STORED DATA:
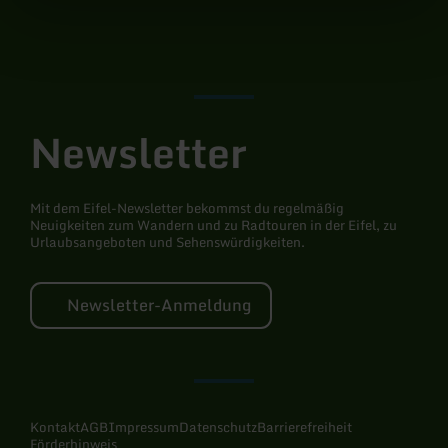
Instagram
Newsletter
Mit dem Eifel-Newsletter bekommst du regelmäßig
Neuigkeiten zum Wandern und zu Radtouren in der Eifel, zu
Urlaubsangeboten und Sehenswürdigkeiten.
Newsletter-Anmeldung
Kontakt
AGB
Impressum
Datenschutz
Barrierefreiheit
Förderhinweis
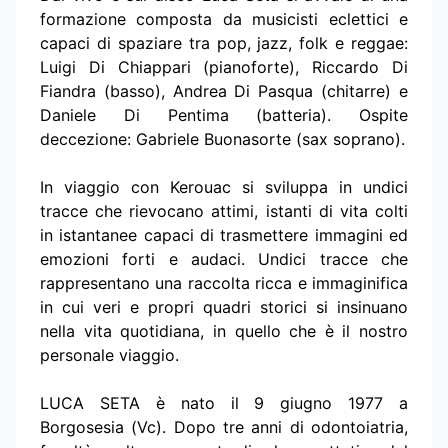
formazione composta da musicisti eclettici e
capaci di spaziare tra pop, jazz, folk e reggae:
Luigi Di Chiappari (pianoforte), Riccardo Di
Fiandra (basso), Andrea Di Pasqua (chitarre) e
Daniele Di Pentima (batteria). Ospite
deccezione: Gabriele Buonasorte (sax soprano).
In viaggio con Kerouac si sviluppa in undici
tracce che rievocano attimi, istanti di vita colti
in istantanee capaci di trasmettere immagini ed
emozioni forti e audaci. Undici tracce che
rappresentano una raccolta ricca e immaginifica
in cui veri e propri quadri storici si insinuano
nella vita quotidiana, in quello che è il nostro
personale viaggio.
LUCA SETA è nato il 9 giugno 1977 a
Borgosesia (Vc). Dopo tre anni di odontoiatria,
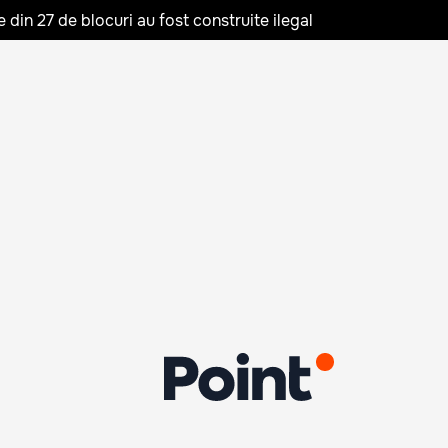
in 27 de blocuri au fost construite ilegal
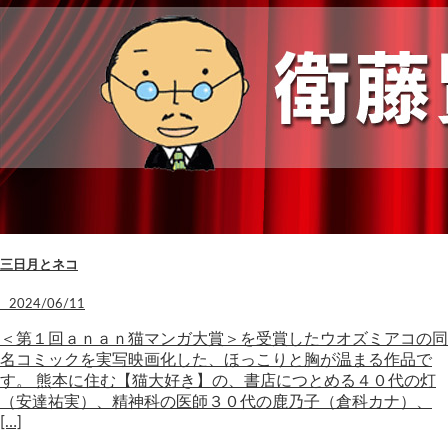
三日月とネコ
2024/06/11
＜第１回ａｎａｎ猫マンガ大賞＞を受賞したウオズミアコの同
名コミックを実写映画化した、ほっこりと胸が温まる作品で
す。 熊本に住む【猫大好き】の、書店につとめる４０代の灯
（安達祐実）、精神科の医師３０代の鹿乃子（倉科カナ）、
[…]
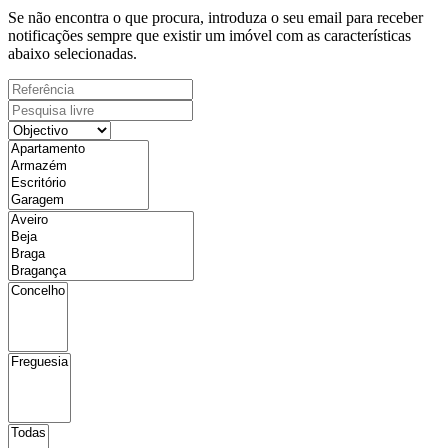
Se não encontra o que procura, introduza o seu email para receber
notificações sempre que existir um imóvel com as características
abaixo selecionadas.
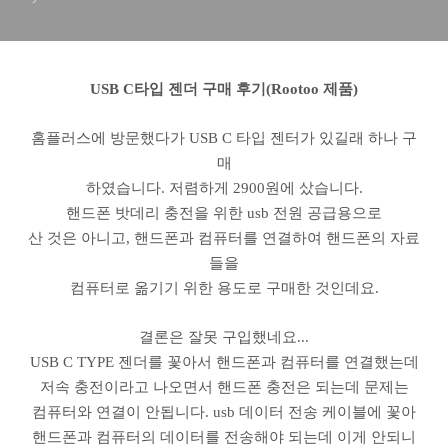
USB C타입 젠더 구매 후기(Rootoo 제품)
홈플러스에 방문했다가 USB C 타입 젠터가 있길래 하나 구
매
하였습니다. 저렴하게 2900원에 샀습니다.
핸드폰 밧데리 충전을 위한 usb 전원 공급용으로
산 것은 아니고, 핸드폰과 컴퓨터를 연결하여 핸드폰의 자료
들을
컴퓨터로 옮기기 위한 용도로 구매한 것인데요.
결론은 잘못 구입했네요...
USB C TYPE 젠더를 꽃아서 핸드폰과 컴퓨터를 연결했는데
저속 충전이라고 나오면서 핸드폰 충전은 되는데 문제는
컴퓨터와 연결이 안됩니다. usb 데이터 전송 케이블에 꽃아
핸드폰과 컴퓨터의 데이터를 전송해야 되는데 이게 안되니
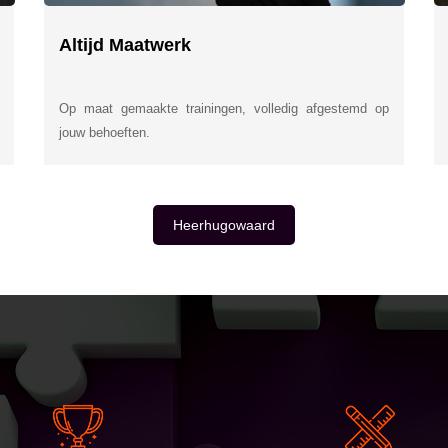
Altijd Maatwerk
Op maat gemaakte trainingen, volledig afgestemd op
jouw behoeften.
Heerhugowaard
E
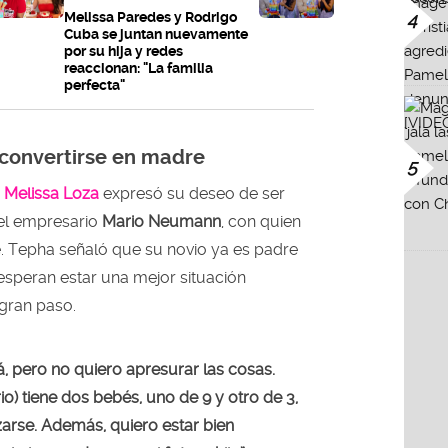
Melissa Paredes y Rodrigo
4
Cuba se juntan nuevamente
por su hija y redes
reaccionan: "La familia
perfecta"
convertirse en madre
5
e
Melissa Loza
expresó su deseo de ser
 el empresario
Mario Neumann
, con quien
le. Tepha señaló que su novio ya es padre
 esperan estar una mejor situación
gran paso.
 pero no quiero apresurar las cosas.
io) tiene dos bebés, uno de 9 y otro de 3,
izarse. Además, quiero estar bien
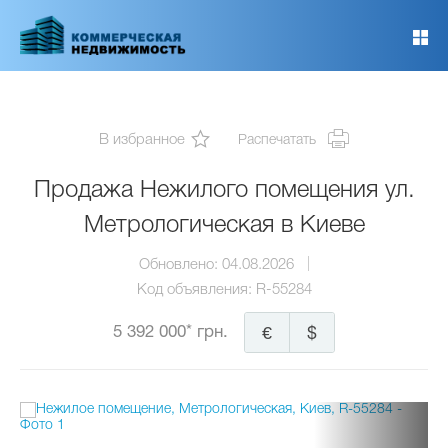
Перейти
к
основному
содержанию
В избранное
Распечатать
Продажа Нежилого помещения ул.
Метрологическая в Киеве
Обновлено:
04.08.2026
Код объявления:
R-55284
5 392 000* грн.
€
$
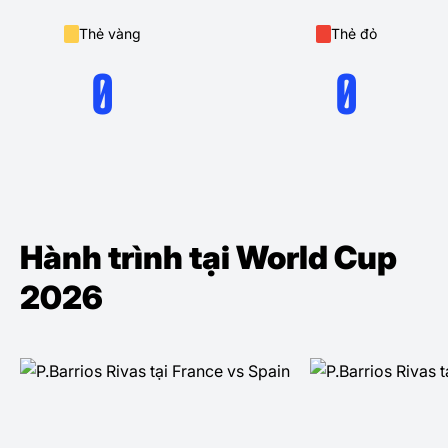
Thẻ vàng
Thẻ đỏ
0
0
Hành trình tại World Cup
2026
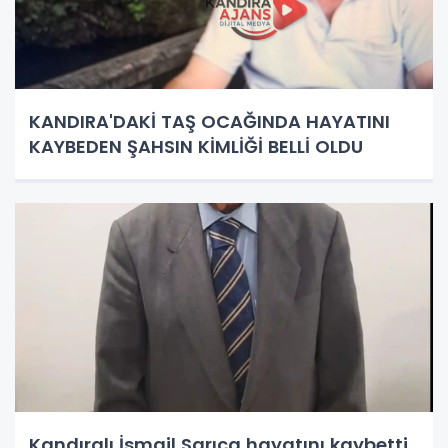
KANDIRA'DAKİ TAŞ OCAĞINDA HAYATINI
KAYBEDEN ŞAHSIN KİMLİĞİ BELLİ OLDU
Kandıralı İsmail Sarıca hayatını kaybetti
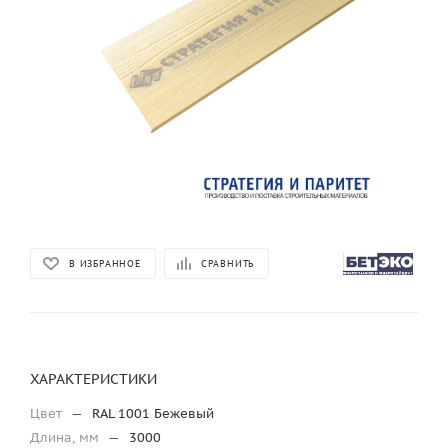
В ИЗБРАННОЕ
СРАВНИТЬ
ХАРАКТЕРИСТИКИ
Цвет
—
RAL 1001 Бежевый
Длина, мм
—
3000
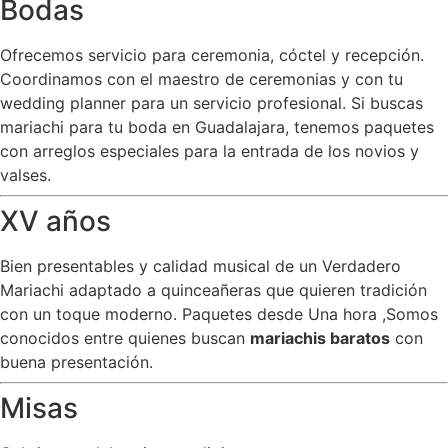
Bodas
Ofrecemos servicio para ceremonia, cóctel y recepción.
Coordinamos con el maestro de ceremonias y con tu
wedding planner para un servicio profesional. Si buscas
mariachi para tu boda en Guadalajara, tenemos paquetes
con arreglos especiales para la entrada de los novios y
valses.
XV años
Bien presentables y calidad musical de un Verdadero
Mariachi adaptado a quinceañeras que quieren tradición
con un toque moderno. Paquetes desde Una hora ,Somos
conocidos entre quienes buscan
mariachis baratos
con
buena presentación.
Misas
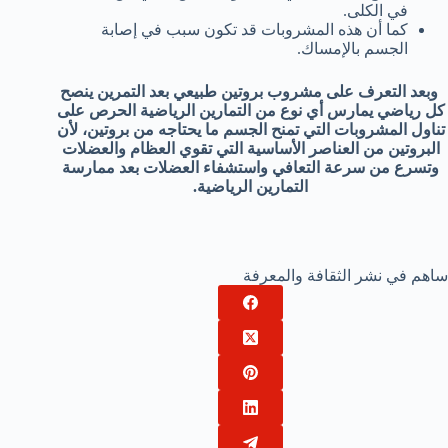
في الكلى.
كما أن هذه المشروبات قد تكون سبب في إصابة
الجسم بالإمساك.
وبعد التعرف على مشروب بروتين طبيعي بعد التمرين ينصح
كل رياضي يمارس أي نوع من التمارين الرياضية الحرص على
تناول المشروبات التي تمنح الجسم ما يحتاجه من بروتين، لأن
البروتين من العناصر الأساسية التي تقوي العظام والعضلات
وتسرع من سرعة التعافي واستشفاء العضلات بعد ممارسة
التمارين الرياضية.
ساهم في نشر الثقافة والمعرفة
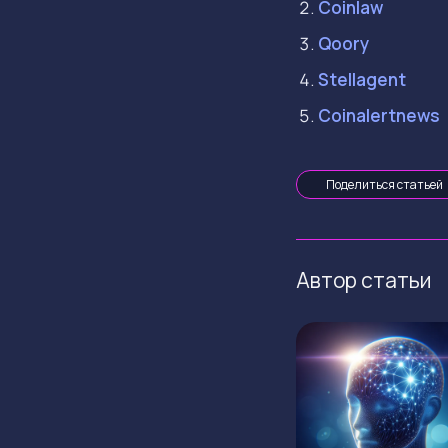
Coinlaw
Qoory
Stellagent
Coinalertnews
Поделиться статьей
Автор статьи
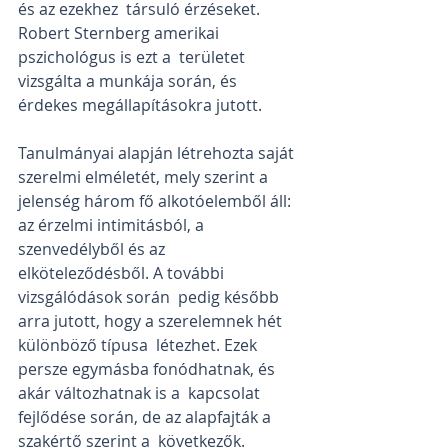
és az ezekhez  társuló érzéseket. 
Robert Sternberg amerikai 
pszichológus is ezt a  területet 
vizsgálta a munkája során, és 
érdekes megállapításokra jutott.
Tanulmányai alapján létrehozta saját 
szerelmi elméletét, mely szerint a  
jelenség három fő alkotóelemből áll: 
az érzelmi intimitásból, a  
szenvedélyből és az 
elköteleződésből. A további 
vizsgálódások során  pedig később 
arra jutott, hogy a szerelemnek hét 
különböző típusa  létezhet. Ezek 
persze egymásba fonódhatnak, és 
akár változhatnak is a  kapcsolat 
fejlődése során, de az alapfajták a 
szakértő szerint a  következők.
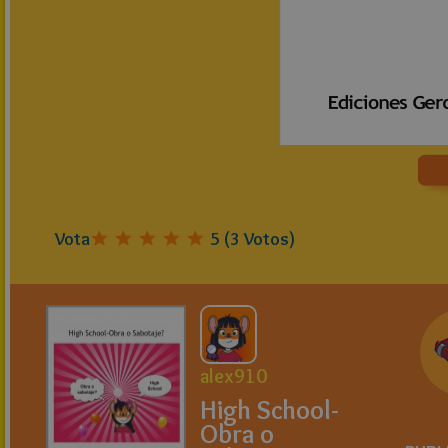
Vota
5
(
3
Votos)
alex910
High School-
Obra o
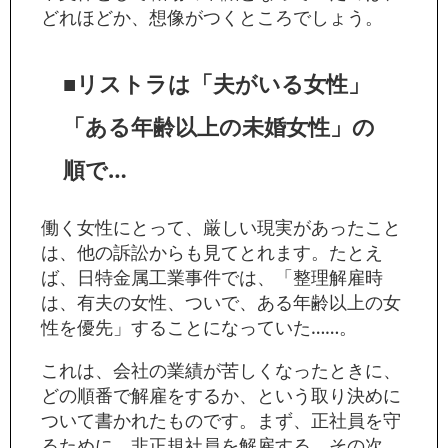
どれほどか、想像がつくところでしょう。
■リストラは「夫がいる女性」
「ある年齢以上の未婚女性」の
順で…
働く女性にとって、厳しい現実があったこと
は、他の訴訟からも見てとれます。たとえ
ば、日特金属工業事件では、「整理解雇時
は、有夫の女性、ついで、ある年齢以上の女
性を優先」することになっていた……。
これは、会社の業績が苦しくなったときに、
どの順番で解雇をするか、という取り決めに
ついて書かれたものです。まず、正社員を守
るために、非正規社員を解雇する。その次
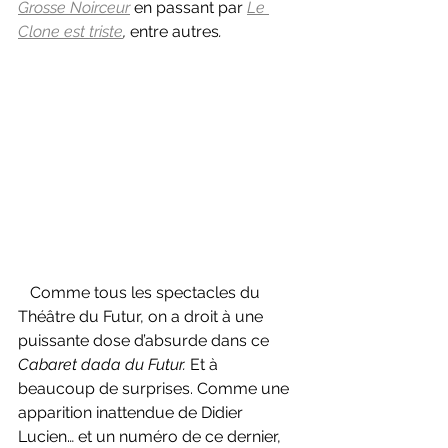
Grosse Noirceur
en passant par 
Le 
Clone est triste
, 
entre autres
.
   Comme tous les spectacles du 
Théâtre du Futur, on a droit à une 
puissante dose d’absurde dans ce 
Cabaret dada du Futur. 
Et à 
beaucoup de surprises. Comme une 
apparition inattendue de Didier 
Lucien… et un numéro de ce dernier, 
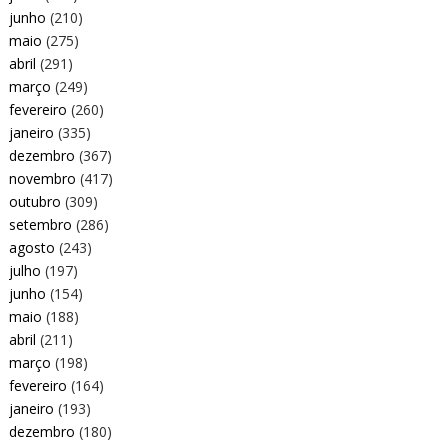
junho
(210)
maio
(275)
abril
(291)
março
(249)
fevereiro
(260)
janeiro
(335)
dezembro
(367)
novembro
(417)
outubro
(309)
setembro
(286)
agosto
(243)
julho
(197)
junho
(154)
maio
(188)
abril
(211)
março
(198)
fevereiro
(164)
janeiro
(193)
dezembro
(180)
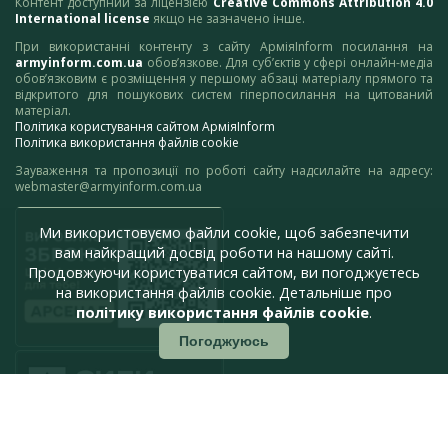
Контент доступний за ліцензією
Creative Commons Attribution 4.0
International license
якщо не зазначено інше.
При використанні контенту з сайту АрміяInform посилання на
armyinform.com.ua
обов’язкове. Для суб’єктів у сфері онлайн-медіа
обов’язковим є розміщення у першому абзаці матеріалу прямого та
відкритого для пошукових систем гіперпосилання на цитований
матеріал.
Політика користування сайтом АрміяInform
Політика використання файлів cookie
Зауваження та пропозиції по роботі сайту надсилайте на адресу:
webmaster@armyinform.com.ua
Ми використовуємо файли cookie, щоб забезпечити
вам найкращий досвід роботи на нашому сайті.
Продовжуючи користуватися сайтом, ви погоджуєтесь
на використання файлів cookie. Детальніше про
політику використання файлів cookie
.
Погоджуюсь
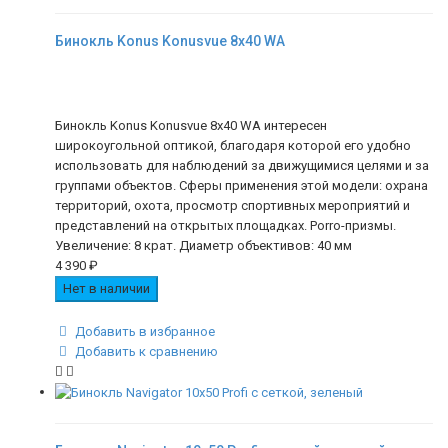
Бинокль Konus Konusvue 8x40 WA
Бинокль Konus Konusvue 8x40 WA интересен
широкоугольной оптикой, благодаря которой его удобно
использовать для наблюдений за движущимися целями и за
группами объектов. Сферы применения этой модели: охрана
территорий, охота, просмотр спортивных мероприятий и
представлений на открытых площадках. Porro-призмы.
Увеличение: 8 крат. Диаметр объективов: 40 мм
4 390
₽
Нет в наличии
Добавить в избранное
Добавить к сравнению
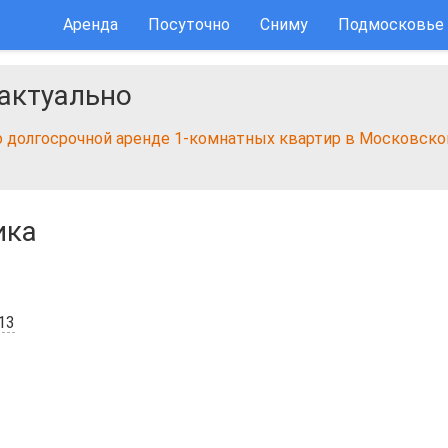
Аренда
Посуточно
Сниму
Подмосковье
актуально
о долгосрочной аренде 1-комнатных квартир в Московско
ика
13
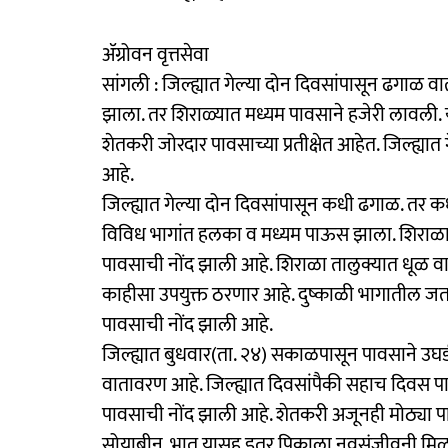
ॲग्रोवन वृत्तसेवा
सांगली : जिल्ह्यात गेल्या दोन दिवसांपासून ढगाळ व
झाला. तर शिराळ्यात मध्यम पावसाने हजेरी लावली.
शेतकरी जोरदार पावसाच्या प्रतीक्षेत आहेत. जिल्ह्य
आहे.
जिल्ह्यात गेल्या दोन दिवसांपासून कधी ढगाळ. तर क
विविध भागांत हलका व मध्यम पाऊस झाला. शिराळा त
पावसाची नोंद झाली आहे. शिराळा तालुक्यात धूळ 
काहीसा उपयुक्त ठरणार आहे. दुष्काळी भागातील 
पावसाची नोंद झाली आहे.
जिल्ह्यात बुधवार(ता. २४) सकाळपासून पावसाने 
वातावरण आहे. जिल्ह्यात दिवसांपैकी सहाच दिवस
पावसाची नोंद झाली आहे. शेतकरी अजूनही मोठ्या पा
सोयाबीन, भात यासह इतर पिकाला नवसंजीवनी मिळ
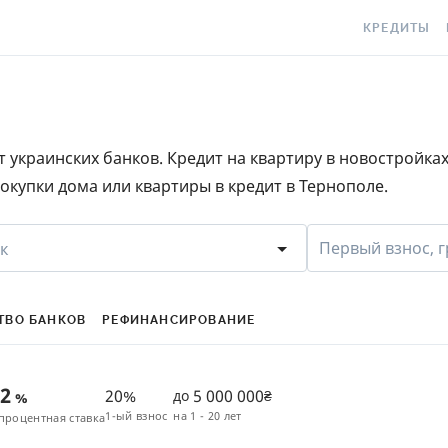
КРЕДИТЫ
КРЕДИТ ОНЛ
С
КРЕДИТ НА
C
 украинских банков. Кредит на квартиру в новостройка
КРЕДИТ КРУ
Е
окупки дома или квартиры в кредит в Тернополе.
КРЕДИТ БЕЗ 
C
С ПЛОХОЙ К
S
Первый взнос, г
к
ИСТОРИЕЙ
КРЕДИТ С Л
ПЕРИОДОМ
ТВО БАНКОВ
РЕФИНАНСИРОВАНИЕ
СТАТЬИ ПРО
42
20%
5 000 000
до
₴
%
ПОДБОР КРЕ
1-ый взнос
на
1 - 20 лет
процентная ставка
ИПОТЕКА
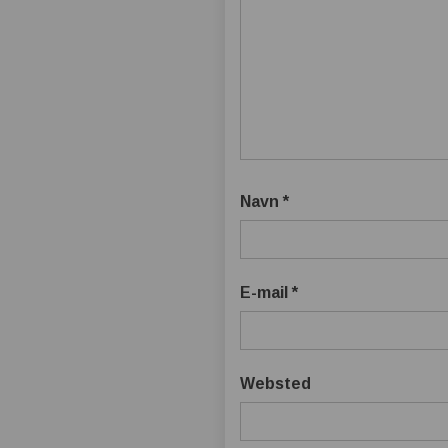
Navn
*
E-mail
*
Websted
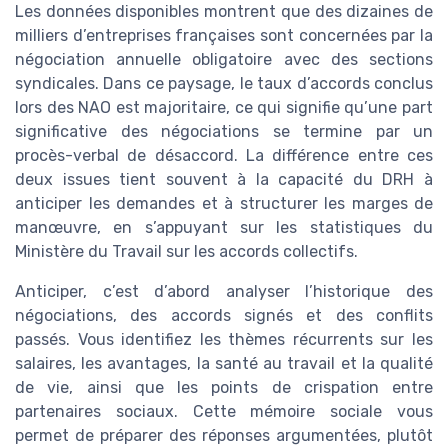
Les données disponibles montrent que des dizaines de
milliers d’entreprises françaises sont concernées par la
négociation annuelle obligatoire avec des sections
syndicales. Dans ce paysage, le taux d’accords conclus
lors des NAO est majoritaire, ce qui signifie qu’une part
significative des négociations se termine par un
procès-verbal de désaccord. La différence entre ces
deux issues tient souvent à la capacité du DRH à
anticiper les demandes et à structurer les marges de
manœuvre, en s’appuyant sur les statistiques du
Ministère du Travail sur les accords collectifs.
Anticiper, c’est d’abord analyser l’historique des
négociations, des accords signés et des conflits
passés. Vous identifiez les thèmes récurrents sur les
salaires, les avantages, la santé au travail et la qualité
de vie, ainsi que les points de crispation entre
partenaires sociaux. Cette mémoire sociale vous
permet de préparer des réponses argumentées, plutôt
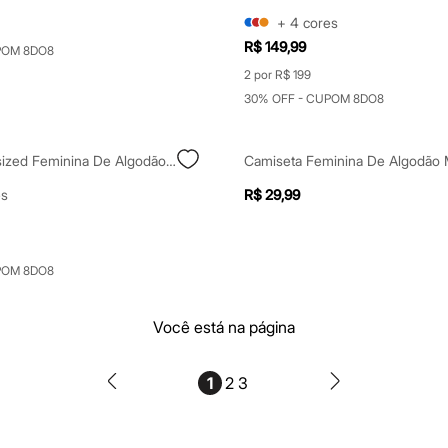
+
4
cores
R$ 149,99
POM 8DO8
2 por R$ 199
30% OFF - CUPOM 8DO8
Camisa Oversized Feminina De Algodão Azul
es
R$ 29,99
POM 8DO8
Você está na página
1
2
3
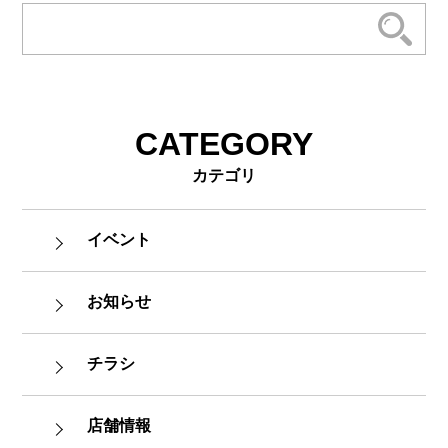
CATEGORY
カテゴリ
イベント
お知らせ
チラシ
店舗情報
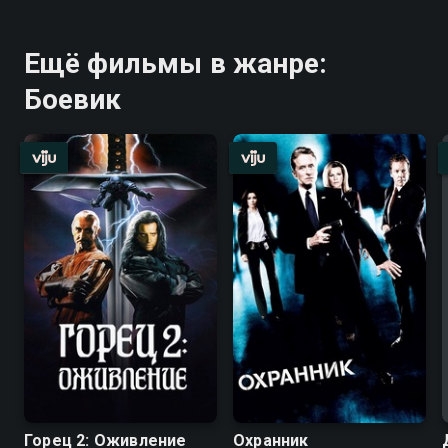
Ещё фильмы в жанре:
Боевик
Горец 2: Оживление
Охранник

REQUIREMENT: Go back to the lines above and output, exactly as they stand, the ones from the line containing "ॲग्रोवन वृत्तसेवा" to the line containing "procès-verbal de désaccord.". Leave all pictures behind.

RESULT:
ॲग्रोवन वृत्तसेवा
सांगली : जिल्ह्यात गेल्या दोन दिवसांपासून ढगाळ व
झाला. तर शिराळ्यात मध्यम पावसाने हजेरी लावली.
शेतकरी जोरदार पावसाच्या प्रतीक्षेत आहेत. जिल्ह्य
आहे.
जिल्ह्यात गेल्या दोन दिवसांपासून कधी ढगाळ. तर क
विविध भागांत हलका व मध्यम पाऊस झाला. शिराळा त
पावसाची नोंद झाली आहे. शिराळा तालुक्यात धूळ 
काहीसा उपयुक्त ठरणार आहे. दुष्काळी भागातील 
पावसाची नोंद झाली आहे.
जिल्ह्यात बुधवार(ता. २४) सकाळपासून पावसाने 
वातावरण आहे. जिल्ह्यात दिवसांपैकी सहाच दिवस
पावसाची नोंद झाली आहे. शेतकरी अजूनही मोठ्या पा
सोयाबीन, भात यासह इतर पिकाला नवसंजीवनी मिळ
КРЕДИТЫ
КРЕДИТ ОНЛ
С
КРЕДИТ НА
C
 украинских банков. Кредит на квартиру в новостройка
КРЕДИТ КРУ
Е
окупки дома или квартиры в кредит в Тернополе.
КРЕДИТ БЕЗ 
C
С ПЛОХОЙ К
S
Первый взнос, г
к
ИСТОРИЕЙ
КРЕДИТ С Л
ПЕРИОДОМ
ТВО БАНКОВ
РЕФИНАНСИРОВАНИЕ
СТАТЬИ ПРО
42
20%
5 000 000
до
₴
%
ПОДБОР КРЕ
1-ый взнос
на
1 - 20 лет
процентная ставка
ИПОТЕКА
Navn
*
E-mail
*
Websted
Les données disponibles montrent que des dizaines de
milliers d’entreprises françaises sont concernées par la
négociation annuelle obligatoire avec des sections
syndicales. Dans ce paysage, le taux d’accords conclus
lors des NAO est majoritaire, ce qui signifie qu’une part
significative des négociations se termine par un
procès-verbal de désaccord. La différence entre ces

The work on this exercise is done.